Calcium carbonate exists as different mineral forms such as, calcite and aragonite. Of particular interest is the mineral Calcite (more stable than aragonite), which gets its name from "chalix" the Greek word for lime, is a most amazing and yet, most common mineral. It is one of the most common minerals on the face of the Earth, comprising about 4% by weight of the Earth's crust and is formed in many different geological environments. Calcite can form rocks of considerable mass and constitutes a significant part of all three major rock classification types. It possesses extraordinary diversity and beauty that is derived from 300 crystal forms to generate over a thousand different crystal variations.
Biomorphic crystals are ones that have some likeness to biological forms. In painting and sculpture biomorphic forms or images are ones that, while abstract, nevertheless refer to, or evoke, living forms such as plants and the human body. The term comes from combining the Greek words bios, meaning life, and morphe, meaning form. Biomorphic seems to have come into use around the 1930s to describe the imagery in the more abstract types of Surrealist painting and sculpture particularly in the work of Joan Miró and Jean Arp. Henry Moore and Barbara Hepworth also produced some superb biomorphs at that time, and later so did Louise Bourgeois.
Fossilization:
There are two main types of fossils, organic fossils, and trace fossils. Organic fossils were once part of a living organism, and trace fossils are the prints they left behind, such as footprints, and worm holes.
Fossilization is the process where organic matter has been turned to stone. This is a rare event that takes place under the right conditions. Only the hard parts of an organism can become fossilized, such as teeth, claws, shells, and bones. The soft body parts are usually lost, except for in very special conditions (Burgess Shale).

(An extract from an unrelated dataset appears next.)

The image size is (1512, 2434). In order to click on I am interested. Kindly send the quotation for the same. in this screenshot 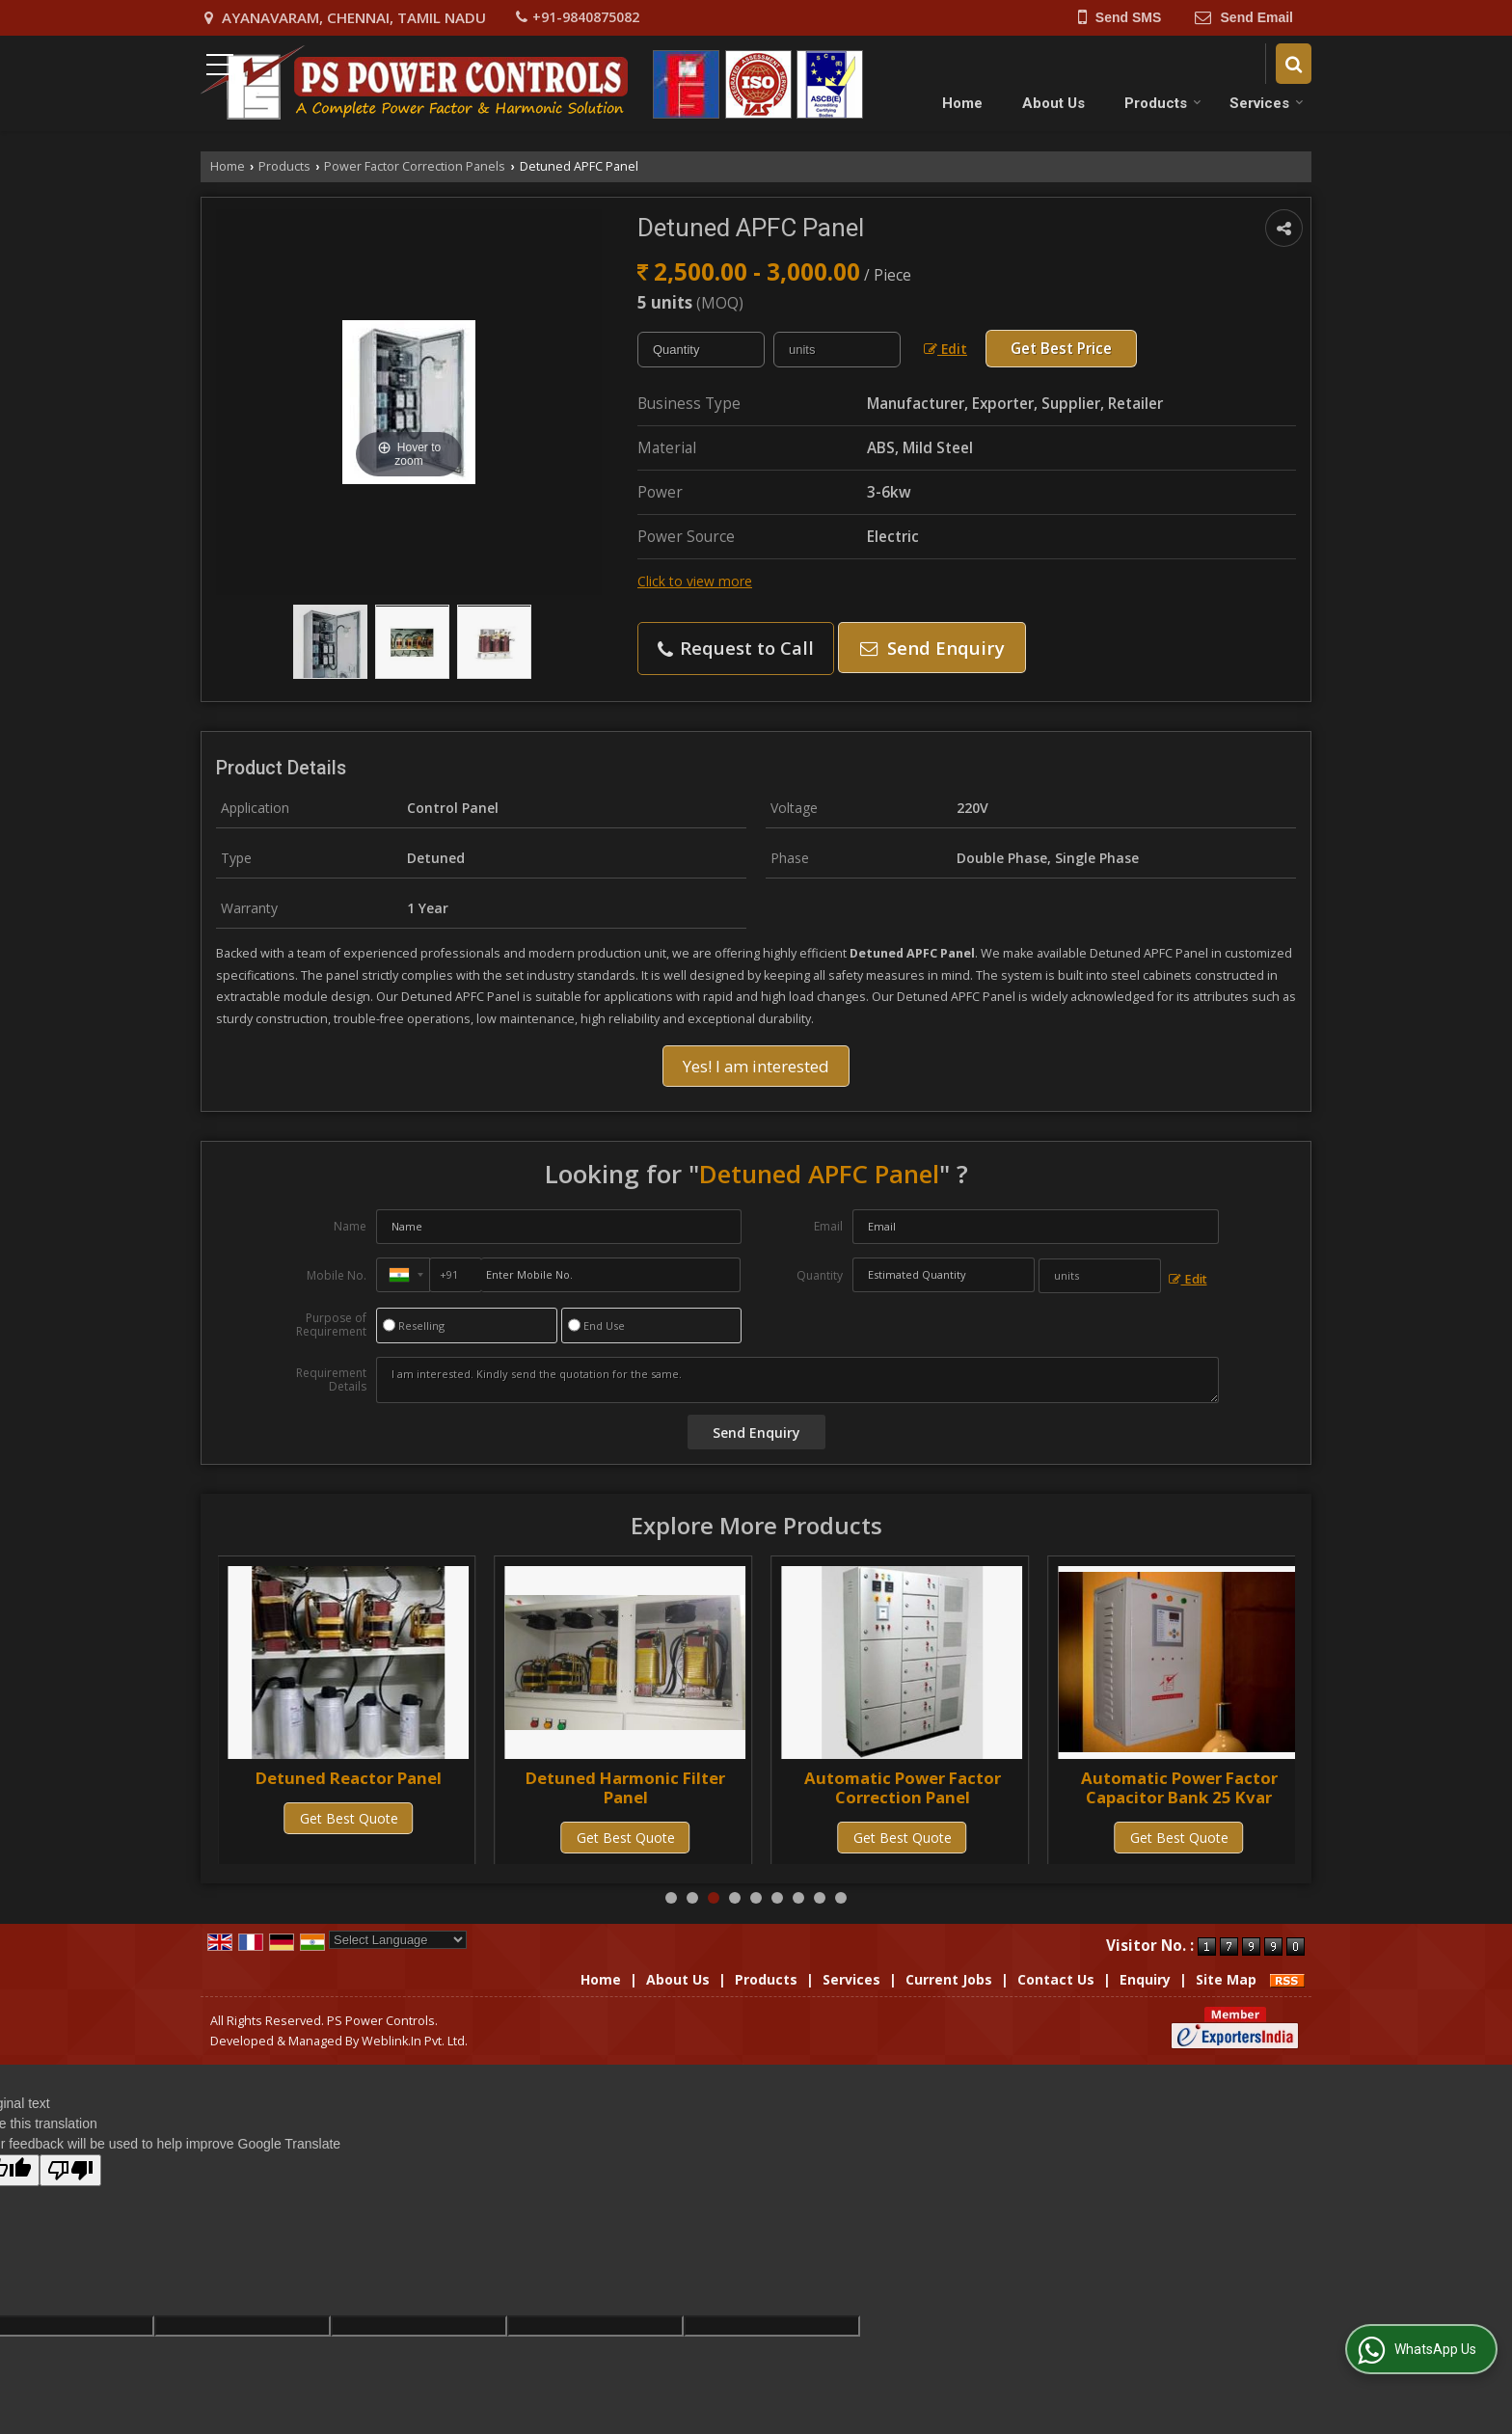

Most fossils occur in sedimentary rock over thousands of years where sediments slowly pile up over organic matter, until they are buried far underneath the ground. The minerals in the bones, calcium salts and hydroxyapatite are gradually replaced with the minerals in the sediment. Due to the great pressure over top, the lower levels of sediment get pressed together to form sedimentary rock, with the bones still in it. Eventually, millions of years pass by, and there is no organic material left in the bones, they are now solid rock, and are buried deep below the surface, incarcerated in sedimentary rocks.
Another way of preserving organic matter (typically wood) is petrification where alkaline water and dissolved silica infiltrate decaying matter to release carbon dioxide, which dissolves in the water to form carbonic acid. The alkaline water becomes neutralized, and the silica is precipitated out of the solution. Very slowly, the organic matter is replaced in perfect detail by minerals, molecule by molecule, by the silica which can be stained with many colours if other minerals are present.
Organisms can also be preserved by carbonization when organic matter is covered in silt and subjected to heat and pressure where the organic material is released as methane, water, and carbon dioxide which leave a thin film of carbon, showing the imprint of the organic structure which may include leaves, insects and fish.
Mummification also preserves specimens for thousands of years due to the dessication of tissues by drying, acidification or freezing.
The remains of thousands of Pleistocene mammals have been found in Los Angeles, California, in tar pits.
The resin amber is the hardened tree sap of ancient trees which sometimes, trapped insects and when it hardened, they were no longer exposed to air, so their bodies couldn't decompose.